• **Assignment**:
From the records below, return every line containing the word "great".

• **Dataset content**:
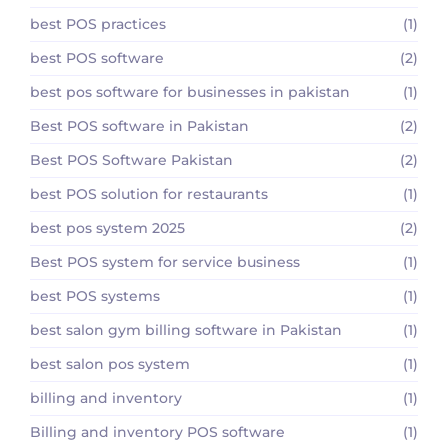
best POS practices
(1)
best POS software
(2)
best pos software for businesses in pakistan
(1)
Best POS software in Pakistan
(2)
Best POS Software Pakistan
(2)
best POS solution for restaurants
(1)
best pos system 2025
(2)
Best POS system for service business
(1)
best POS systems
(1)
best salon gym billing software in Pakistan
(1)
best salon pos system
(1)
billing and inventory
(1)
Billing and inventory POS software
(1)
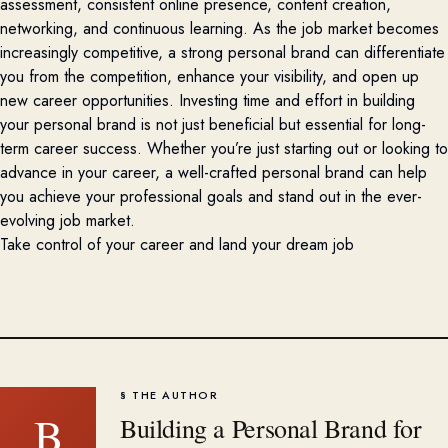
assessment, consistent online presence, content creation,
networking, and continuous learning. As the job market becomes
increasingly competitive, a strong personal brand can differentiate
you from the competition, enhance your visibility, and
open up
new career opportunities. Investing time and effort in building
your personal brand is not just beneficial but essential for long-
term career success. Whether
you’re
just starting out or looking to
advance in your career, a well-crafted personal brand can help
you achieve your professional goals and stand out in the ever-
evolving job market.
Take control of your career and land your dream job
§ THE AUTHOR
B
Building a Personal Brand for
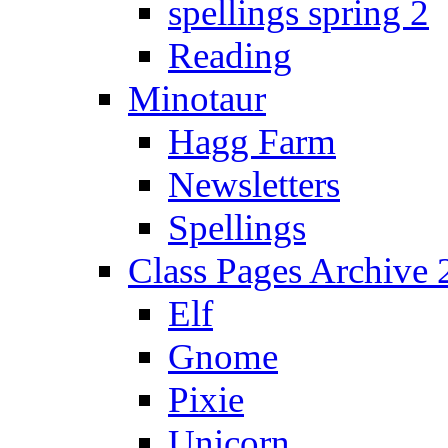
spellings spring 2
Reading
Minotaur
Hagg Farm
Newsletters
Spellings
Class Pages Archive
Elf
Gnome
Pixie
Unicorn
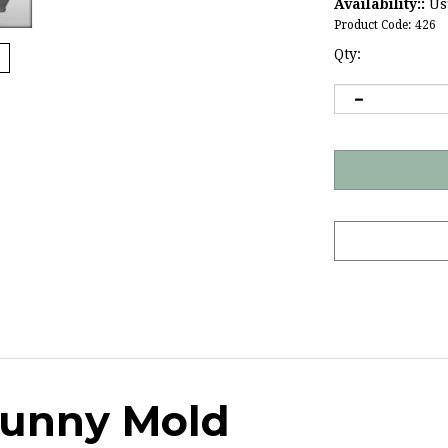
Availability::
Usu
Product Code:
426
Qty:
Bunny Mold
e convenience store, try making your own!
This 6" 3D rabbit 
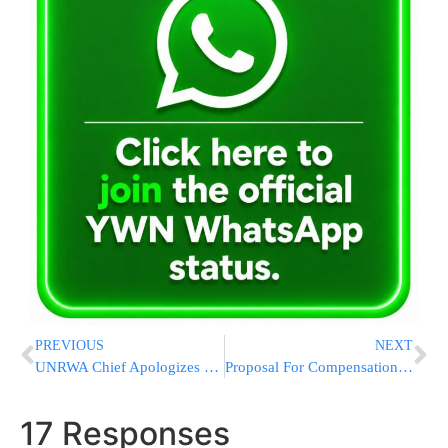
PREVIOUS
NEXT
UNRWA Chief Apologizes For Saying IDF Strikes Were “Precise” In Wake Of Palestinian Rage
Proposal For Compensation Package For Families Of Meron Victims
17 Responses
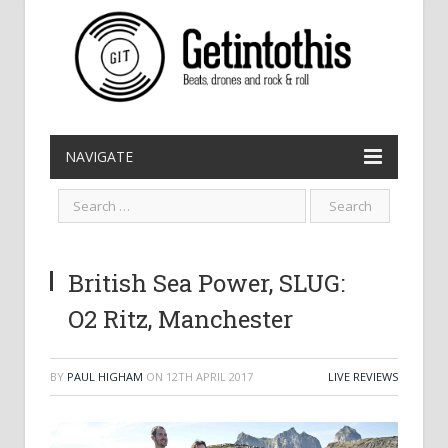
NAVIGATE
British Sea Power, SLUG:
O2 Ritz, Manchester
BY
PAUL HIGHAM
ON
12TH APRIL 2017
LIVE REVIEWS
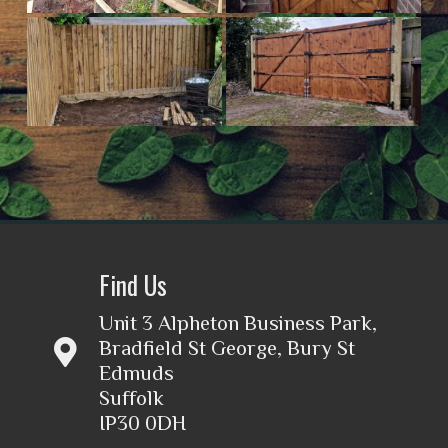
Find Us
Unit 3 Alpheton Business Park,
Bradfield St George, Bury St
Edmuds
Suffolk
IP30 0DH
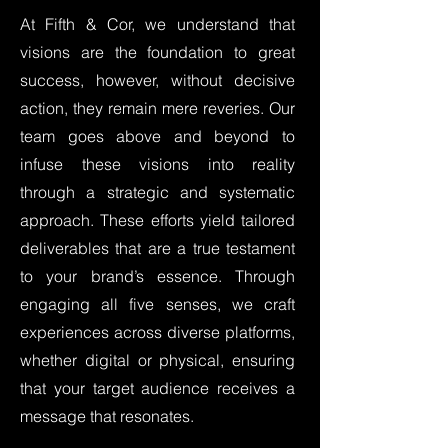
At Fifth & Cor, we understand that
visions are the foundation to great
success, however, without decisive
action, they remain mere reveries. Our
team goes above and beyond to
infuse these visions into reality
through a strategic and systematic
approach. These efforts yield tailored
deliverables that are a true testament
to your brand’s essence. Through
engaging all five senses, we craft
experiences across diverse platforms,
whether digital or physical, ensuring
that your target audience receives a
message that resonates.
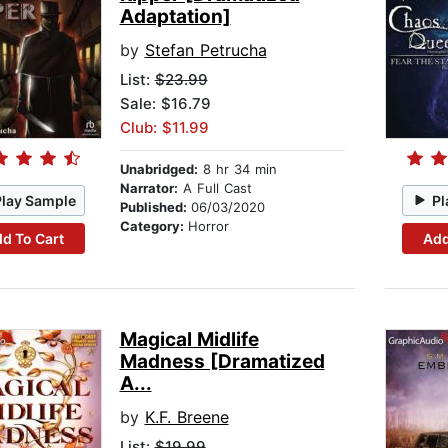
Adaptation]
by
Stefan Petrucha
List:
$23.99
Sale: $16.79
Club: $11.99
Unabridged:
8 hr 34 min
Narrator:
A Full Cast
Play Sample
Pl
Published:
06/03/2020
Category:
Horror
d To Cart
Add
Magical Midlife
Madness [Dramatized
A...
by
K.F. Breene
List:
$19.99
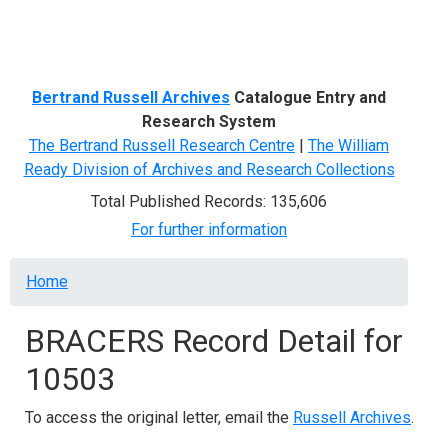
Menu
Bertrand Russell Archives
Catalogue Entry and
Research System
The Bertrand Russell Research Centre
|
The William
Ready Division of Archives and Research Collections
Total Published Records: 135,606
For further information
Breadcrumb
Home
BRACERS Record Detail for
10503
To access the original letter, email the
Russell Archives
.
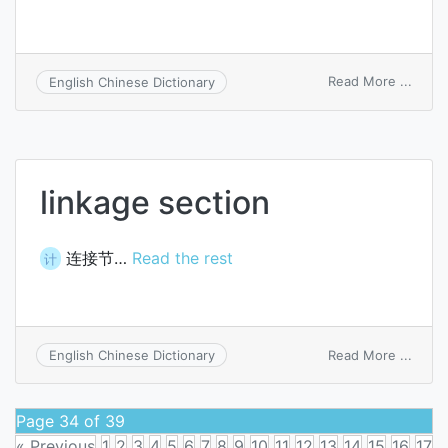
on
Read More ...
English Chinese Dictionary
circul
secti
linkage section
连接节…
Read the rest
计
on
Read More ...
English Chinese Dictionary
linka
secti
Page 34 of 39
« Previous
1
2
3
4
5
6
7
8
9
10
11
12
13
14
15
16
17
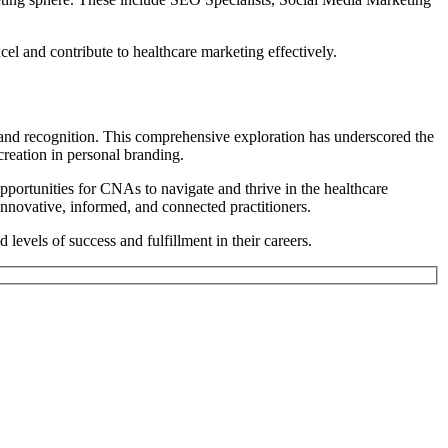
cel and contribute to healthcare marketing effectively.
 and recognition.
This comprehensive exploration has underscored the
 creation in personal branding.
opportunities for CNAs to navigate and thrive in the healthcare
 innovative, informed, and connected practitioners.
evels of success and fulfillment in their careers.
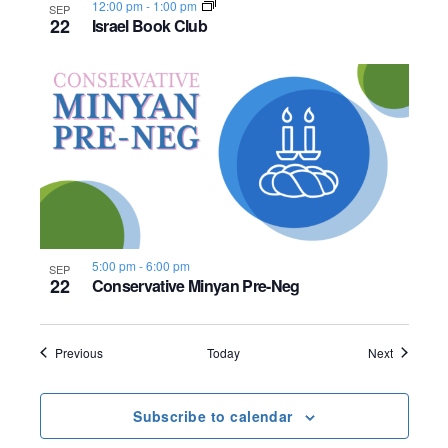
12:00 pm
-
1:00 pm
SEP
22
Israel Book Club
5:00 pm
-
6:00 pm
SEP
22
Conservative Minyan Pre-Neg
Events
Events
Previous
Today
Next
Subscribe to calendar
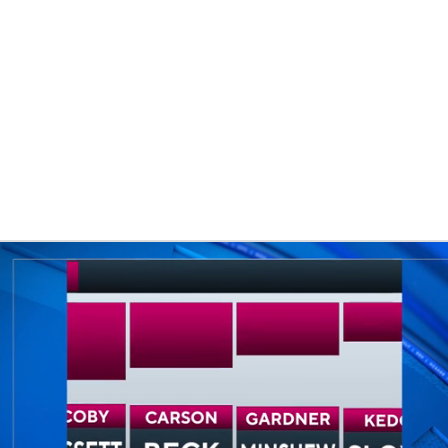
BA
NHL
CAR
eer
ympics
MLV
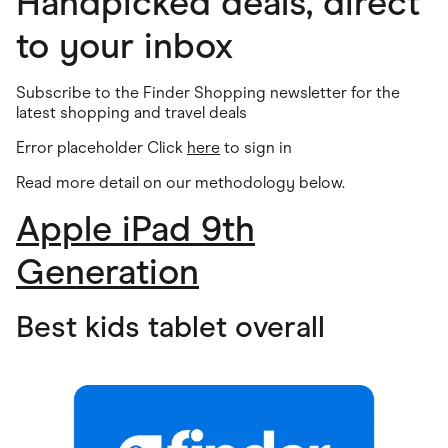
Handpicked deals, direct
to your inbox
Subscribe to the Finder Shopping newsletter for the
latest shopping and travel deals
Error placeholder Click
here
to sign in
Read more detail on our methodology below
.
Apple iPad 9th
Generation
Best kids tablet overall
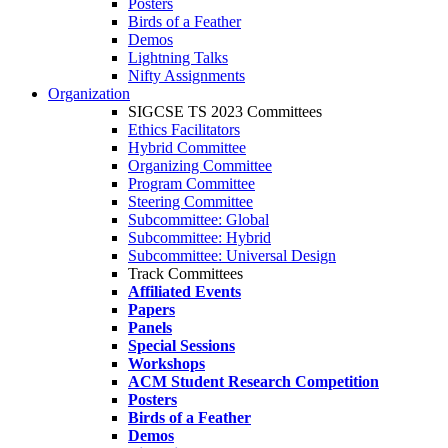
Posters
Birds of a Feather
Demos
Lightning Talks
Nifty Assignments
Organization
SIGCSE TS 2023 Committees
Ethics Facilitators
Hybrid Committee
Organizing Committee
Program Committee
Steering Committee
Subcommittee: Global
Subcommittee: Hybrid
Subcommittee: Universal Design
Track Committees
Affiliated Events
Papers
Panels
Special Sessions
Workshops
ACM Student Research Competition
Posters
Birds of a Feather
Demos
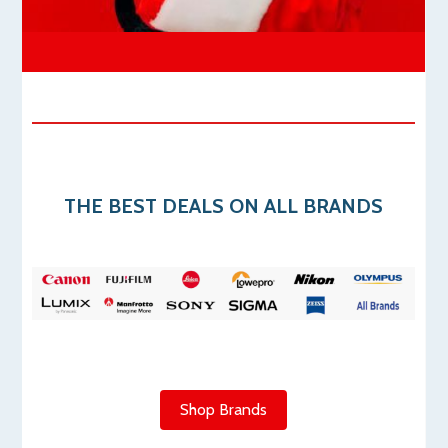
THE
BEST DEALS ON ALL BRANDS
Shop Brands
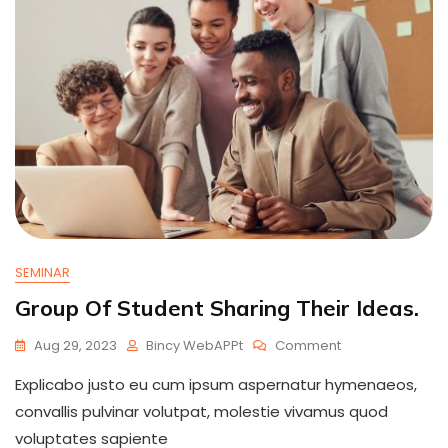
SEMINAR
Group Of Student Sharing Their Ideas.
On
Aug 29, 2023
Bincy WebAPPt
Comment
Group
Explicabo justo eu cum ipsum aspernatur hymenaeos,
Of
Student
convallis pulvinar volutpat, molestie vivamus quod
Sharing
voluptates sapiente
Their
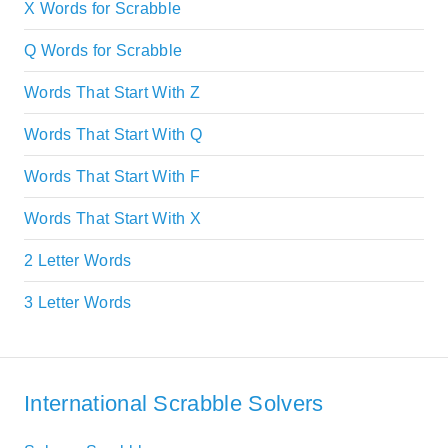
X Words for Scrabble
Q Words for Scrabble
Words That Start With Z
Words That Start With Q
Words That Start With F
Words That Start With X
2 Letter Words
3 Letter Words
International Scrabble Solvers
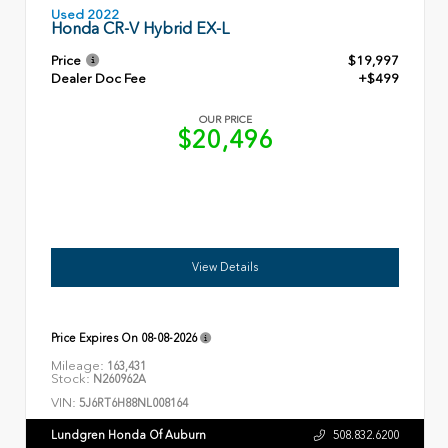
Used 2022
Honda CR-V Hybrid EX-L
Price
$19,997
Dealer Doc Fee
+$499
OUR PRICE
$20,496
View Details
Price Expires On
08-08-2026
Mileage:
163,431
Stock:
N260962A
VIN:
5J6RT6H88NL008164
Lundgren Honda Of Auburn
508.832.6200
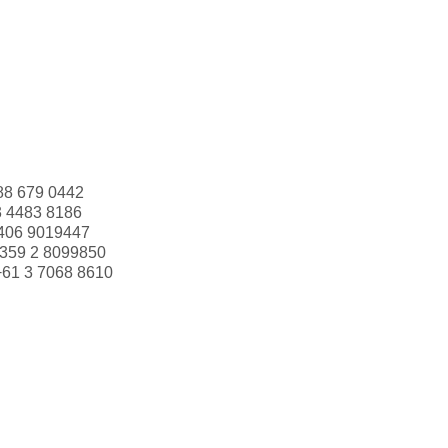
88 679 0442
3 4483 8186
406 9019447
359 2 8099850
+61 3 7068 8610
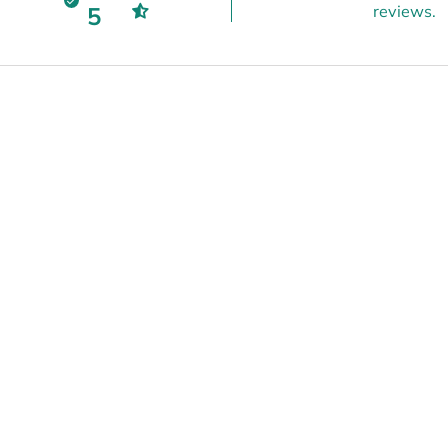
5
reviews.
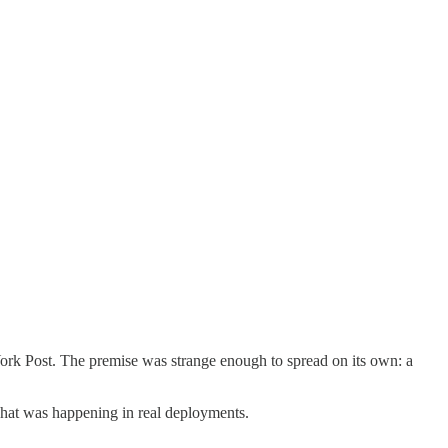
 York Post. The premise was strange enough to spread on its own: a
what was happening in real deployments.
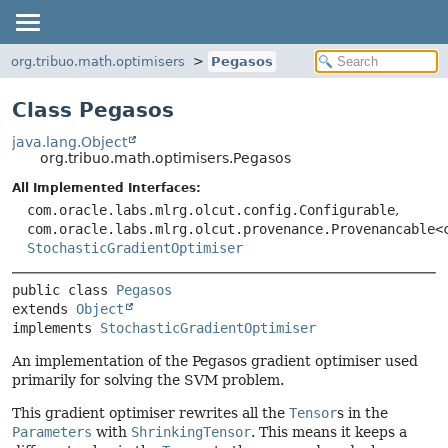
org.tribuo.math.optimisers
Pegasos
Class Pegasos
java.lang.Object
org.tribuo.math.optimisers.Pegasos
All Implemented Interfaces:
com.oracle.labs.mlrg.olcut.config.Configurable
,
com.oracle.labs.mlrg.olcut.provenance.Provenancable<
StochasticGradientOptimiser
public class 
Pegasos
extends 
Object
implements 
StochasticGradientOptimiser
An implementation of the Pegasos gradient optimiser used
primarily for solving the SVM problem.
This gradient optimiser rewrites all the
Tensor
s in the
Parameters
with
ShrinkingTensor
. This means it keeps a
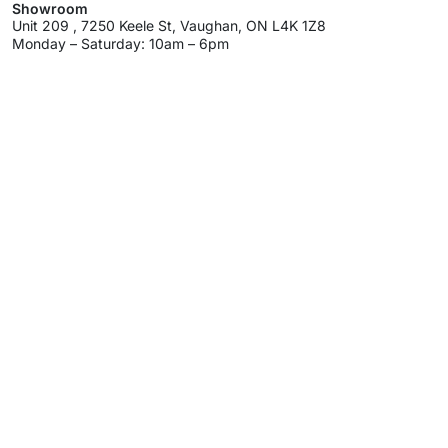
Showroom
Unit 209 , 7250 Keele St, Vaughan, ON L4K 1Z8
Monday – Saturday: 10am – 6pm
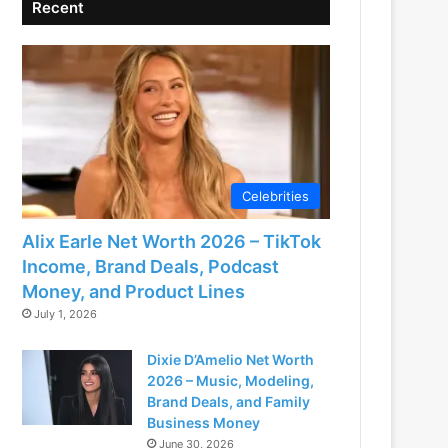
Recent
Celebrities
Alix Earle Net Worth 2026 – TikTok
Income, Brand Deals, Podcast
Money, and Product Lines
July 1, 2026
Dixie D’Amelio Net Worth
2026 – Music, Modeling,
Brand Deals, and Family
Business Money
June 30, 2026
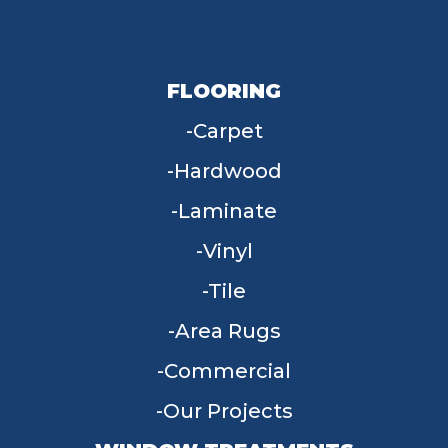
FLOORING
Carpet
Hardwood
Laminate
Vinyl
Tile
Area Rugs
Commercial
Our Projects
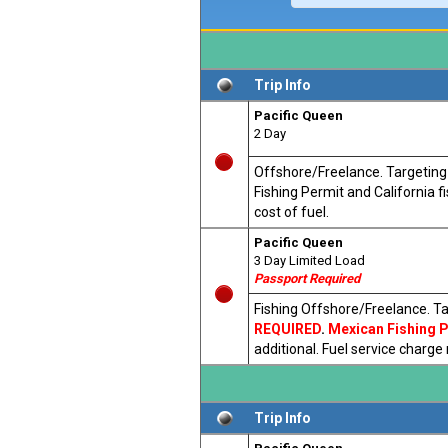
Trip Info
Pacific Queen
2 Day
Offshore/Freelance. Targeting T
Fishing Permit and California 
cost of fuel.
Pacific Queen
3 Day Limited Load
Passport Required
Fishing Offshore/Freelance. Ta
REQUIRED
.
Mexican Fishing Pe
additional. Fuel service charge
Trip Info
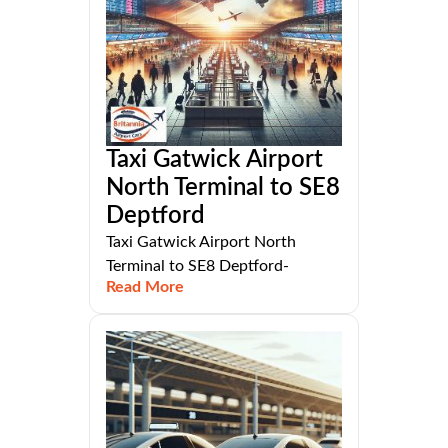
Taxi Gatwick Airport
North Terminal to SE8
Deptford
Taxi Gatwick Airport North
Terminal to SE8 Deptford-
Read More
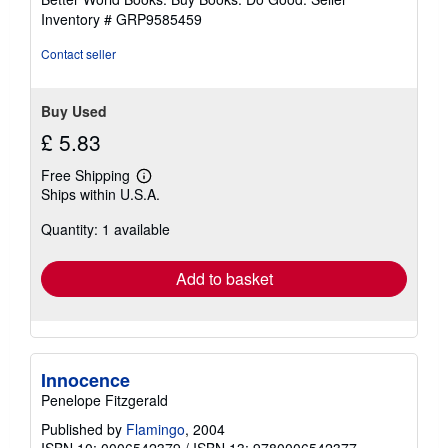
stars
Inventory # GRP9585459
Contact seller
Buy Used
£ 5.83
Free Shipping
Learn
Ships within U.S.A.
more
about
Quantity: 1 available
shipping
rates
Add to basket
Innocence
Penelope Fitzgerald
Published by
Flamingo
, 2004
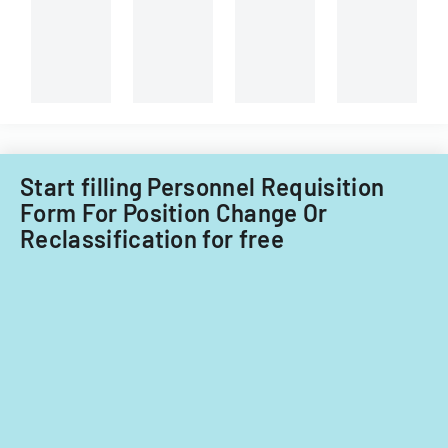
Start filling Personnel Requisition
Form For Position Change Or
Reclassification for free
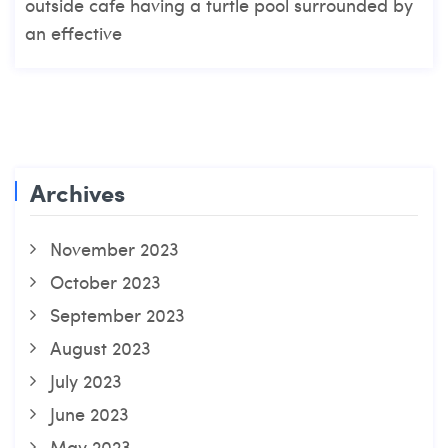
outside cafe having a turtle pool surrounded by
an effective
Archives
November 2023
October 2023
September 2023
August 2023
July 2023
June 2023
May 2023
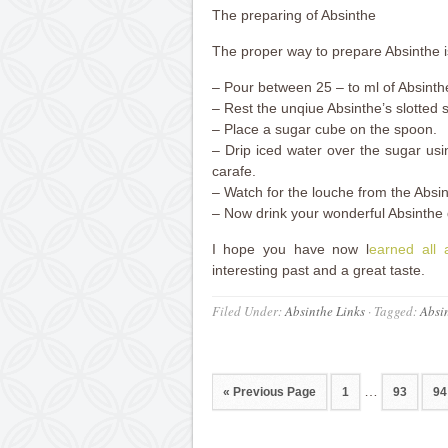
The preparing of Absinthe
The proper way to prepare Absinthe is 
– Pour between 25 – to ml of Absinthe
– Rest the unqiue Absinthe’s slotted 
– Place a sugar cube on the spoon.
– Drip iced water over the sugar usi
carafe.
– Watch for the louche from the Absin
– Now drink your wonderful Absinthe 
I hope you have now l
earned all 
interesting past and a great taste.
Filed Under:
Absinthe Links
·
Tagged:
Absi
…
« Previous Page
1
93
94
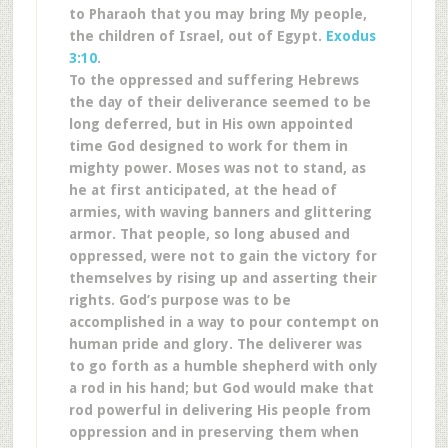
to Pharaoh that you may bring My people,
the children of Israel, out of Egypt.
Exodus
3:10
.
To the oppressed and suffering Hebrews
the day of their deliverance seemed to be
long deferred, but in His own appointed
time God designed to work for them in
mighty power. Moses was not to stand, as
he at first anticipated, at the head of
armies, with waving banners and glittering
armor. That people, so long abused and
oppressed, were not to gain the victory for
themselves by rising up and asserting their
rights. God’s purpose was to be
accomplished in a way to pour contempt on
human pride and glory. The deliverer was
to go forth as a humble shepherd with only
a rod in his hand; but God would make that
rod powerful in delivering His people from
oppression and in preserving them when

• **Reply**:
visions are the foundation to great
interesting past and a great taste.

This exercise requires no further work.